Segment Start: Data for review

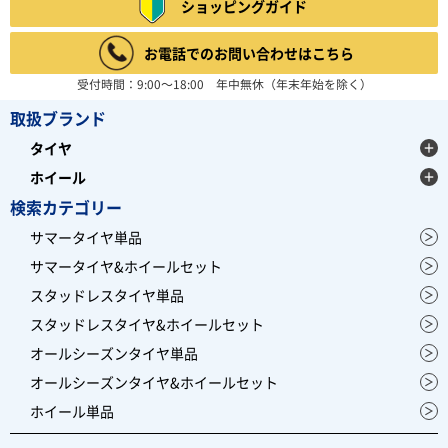
ショッピングガイド
お電話でのお問い合わせはこちら
受付時間：9:00～18:00 年中無休（年末年始を除く）
取扱ブランド
タイヤ
ホイール
検索カテゴリー
サマータイヤ単品
サマータイヤ&ホイールセット
スタッドレスタイヤ単品
スタッドレスタイヤ&ホイールセット
オールシーズンタイヤ単品
オールシーズンタイヤ&ホイールセット
ホイール単品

Segment End: Data for review

* _Exercise instructions_:
The line containing "スタッドレスタイヤ&ホイールセット" and all lines after it, through the end of the entries above, are to be returned exactly and alone.

* _Exercise answer_:
スタッドレスタイヤ&ホイールセット
オールシーズンタイヤ単品
オールシーズンタイヤ&ホイールセット
ホイール単品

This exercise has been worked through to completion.